Perhaps the most slanted thing about Ken Burns’ PBS special, “Dust Bowl”, is the politics. The video has a lot of fascinating stories about survivors of the Dust Bowl complete with old photos and footage. FDR is a hero of unassailable credits. But then, one wonders, how did he lose the farmer portion of the Democrat coalition and make NW Oklahoma solidly Republican? Farmers had voted Democrat since Andrew Jackson. Part of the answer is found in excerpts from the documentary. Washington got involved in some incredibly elitist and insulting politics with the dust bowl farmers. Then, as today, there were a group of environmentalists who thought the entire Great Plains should be depopulated and turned into a national grassland. Perhaps their greatest contribution was in having the federal government buy out some absentee farmers and return their lands to grass. But under the Dept. of Agriculture they produced a number of propagandistic films accusing farmers of the failure and advocating collectivism as in the Soviet Union. Secondly, in order to reduce the surplus of livestock that was depressing prices, emaciated cattle were bought and killed and buried with bulldozers. The ranchers were chagrinned the way a consultant would be if the company who had hired him, paid him well, then dumped the fruit of his labors and in his report into the trash. Next FDR fashioned himself a naturalist and proposed several utterly idiotic schemes to fix the West, despite the restraint of his advisors. One was the ill-fated Shelterbelt Program. The concept was to plant a 100-mile wide forest through the center of the Great Plains from Dakotas to Texas. 98% of the seedling trees died the first year. In 1935, as a pork barrel program, US 83 highway, was built from Minot, ND to Childress, TX, going through no town of more than 15,000. It became jokingly known as the Highway to Nowhere. It was roundly joked about and became the subject of 3 Country and Western songs. Of all the alphabet soup New Deal programs, the Soil Conservation Program was one of the few that was sound. Here, a local county-wide district was established and run by farmers on a board. The district was empowered to buy land-altering equipment that could be borrowed by farmers to correct erosion. Yet the government experts who advised the farmers were often political hacks and former politicians who knew little about conservation. It was the farmers who made the program work.
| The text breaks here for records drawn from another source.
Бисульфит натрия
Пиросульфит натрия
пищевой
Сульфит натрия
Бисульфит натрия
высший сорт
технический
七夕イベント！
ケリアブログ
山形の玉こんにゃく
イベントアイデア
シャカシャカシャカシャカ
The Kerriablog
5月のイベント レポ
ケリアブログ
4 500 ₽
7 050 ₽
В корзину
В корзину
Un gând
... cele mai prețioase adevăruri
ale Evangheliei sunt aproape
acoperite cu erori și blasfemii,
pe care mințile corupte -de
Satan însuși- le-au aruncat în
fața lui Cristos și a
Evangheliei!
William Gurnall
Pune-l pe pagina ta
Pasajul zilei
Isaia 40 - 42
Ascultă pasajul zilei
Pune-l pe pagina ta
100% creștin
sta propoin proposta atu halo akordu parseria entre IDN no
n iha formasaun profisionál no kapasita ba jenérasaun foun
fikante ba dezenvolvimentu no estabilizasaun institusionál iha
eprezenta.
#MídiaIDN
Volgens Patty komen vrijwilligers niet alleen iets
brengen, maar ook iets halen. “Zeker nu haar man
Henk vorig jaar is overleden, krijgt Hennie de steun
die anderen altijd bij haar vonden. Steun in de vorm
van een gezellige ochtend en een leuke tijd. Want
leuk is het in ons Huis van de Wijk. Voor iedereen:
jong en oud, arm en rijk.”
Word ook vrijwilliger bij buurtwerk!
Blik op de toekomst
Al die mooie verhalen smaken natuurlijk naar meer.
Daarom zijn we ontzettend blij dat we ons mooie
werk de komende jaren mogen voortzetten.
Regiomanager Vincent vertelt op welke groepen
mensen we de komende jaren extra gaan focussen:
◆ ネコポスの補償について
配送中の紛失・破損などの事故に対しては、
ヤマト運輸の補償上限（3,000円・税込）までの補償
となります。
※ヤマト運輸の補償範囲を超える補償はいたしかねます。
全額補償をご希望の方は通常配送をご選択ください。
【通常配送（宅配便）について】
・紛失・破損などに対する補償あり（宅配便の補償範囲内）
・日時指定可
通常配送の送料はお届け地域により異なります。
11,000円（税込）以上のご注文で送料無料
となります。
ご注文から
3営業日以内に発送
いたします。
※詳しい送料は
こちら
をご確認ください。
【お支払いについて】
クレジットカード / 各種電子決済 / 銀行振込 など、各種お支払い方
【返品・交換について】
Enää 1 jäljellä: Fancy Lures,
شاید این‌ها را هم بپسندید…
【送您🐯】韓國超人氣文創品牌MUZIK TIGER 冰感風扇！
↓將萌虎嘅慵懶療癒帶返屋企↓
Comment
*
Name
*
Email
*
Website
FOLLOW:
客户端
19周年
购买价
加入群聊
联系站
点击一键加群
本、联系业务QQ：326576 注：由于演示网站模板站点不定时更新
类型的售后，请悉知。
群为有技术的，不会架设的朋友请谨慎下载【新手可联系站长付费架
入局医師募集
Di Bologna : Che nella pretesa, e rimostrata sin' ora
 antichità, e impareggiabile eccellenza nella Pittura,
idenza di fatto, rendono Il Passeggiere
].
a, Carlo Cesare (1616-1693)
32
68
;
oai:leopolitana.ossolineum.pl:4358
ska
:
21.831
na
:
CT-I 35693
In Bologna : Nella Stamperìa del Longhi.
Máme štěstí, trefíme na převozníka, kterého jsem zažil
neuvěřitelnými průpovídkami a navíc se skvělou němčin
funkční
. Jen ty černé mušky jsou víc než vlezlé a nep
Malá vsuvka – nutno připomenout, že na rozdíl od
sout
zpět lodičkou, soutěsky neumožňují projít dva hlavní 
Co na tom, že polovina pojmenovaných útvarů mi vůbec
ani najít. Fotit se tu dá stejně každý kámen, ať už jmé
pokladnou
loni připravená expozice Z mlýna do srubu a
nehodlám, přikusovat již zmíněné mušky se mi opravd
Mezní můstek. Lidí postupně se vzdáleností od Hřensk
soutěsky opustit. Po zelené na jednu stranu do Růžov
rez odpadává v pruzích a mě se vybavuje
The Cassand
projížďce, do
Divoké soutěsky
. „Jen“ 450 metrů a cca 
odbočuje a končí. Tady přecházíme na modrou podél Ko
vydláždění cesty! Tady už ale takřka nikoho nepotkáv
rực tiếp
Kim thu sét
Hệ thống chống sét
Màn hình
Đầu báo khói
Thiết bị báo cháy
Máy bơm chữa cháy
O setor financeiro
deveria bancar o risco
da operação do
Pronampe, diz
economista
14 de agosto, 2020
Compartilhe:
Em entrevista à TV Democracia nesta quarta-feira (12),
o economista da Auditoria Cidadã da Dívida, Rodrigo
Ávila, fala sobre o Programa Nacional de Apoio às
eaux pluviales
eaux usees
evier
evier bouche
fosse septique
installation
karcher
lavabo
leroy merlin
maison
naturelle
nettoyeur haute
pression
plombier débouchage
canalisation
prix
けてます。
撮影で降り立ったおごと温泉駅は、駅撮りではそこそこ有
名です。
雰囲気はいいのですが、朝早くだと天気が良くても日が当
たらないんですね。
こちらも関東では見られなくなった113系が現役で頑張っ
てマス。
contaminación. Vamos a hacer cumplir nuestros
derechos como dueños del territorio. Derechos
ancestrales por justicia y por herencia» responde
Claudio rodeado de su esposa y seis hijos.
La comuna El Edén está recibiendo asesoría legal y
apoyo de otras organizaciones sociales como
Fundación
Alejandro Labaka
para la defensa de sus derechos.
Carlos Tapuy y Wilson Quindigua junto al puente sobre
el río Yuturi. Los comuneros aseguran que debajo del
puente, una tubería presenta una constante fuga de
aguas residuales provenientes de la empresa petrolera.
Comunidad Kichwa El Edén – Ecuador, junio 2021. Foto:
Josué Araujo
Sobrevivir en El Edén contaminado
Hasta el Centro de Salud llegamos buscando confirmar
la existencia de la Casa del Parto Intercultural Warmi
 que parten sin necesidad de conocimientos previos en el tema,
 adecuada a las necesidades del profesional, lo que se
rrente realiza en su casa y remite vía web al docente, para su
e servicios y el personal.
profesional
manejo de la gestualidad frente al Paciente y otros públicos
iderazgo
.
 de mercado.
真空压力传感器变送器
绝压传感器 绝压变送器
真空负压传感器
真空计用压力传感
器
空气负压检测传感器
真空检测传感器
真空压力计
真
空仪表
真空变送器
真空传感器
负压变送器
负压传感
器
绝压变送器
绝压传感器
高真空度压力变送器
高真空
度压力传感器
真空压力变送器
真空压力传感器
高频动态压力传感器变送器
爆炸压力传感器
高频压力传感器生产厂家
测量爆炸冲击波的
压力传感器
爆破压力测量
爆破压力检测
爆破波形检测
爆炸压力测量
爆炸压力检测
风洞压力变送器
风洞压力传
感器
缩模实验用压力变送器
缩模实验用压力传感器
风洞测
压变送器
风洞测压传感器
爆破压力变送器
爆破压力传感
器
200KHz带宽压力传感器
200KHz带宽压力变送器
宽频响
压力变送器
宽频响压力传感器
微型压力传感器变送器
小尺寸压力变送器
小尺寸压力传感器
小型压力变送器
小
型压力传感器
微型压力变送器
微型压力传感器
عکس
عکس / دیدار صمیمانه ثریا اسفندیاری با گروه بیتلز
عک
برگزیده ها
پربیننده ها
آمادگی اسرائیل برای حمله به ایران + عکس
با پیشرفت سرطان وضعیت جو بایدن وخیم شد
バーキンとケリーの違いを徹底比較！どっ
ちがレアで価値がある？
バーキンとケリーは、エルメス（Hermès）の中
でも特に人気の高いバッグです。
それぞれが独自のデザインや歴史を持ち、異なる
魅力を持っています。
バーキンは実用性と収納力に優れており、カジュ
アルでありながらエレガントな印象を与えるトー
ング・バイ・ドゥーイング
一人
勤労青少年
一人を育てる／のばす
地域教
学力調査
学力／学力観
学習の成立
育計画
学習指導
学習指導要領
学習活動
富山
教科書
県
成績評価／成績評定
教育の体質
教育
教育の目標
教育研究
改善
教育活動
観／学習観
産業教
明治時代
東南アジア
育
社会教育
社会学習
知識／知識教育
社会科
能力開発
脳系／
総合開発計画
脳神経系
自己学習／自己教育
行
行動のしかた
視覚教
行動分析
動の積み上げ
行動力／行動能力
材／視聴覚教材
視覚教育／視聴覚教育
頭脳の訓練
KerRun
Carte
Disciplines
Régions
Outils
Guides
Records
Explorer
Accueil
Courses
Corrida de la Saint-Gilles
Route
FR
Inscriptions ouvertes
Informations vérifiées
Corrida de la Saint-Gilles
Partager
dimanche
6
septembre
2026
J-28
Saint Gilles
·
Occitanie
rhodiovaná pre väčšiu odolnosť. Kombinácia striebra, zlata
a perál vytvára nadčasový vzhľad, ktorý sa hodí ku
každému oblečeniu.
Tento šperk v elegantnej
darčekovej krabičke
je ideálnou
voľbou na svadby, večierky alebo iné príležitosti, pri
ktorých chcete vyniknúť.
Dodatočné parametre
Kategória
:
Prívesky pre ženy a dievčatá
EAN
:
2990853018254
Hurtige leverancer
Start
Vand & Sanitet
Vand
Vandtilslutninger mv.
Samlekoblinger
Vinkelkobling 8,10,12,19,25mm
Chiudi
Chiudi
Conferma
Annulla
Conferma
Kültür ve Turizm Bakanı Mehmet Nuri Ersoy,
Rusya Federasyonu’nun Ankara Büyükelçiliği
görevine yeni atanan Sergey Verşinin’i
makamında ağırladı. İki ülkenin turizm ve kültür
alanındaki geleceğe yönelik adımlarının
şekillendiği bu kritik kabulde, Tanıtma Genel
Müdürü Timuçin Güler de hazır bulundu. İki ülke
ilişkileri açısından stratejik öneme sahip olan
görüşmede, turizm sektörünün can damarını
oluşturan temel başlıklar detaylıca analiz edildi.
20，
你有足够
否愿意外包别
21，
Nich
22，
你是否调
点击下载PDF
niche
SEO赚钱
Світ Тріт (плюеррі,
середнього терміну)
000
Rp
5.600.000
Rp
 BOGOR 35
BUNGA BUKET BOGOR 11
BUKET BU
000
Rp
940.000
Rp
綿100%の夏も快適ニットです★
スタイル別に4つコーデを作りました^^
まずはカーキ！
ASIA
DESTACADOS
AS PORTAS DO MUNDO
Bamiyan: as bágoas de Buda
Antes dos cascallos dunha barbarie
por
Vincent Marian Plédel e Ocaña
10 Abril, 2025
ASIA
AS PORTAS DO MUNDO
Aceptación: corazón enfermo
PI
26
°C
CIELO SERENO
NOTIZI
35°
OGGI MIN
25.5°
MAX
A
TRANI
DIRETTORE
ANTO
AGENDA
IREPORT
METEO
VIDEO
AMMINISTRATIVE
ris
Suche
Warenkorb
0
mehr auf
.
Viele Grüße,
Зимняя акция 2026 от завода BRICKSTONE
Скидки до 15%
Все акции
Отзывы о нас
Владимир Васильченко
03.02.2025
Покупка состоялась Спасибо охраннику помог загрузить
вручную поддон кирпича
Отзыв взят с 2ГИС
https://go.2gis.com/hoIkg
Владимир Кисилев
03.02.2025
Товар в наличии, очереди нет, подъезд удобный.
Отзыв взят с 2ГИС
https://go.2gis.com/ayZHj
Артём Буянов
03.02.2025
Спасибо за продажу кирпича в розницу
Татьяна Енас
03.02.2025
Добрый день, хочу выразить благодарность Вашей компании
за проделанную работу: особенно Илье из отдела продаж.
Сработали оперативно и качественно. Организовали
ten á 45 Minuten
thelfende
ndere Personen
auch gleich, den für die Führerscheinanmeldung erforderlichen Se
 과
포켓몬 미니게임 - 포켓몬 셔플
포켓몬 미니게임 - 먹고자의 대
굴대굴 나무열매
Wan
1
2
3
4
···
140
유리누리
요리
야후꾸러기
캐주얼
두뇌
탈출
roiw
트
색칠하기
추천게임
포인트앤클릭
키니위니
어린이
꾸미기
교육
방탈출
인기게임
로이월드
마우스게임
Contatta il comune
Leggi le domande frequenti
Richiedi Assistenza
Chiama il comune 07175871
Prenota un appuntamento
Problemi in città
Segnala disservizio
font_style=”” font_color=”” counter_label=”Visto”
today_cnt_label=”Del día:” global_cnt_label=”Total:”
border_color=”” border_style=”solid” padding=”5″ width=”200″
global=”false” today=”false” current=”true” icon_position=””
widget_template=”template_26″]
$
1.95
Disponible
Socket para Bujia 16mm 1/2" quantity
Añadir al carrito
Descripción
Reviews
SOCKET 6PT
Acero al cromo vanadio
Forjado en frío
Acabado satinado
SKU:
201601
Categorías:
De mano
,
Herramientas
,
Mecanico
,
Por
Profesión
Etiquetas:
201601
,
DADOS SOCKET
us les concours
Hence when Burns’ “Dust Bowl” shows FDR making a trip to Amarillo to survey the damage in 1936 it was a forced political move to shore up support. Desperate farmers took help from the government but when the drought broke, became very disgusted with Washington. The AAA was the farm program. It paid farmers to idle land. Southern landowners took the money and told sharecroppers they weren’t needed any longer. That led to widespread unemployment in the Deep South. Mississippi had 52% unemployment and Alabama was nearly as high. These were the pitiful poor who often made their way to the California Great Valley to work as migrant laborers. Very, very few came from Oklahoma which had 22% unemployment compared to a national average of 25% in 1934. Yet an opportunistic author, John Steinbeck, wrote a tear-jerker tale of how a broke Oklahoma family went to California only to be mistreated. Burns slyly inserts a statement about how only 16,000 Oklahomans went to the Valley, but then continues-on about how these “Okies” were abused--as if to disregard his own statistic. (Californians called the impoverished southerners Okies because they already knew the oil field workers from Oklahoma who had similar accents.) Burns then follows his anecdotal stories of two families who went to LA and San Francisco respectively as if to make the Oklahoma-California fabrication true. What was the truth? Farmers hung tough during the dust bowl and many managed to eke out a living. Meade County, Kansas (Liberal) actually gained 2% population from the 1930 to 1940 census.
In the end, all the old-timers in “Dust Bowl” tell their stories and express deep misgivings about farming and this new irrigation that is taking place in the Southern Plains. None were practicing farmers. All are Democrats to the hilt. Another dust bowl is surely in our future, they worry. The drought of the 50’s showed that we learned absolutely nothing. And so it is as if you were to ask the 1/3 of settlers who failed and returned to the East in the 19th century, “How was the West Won?” It probably would be only a half-truth.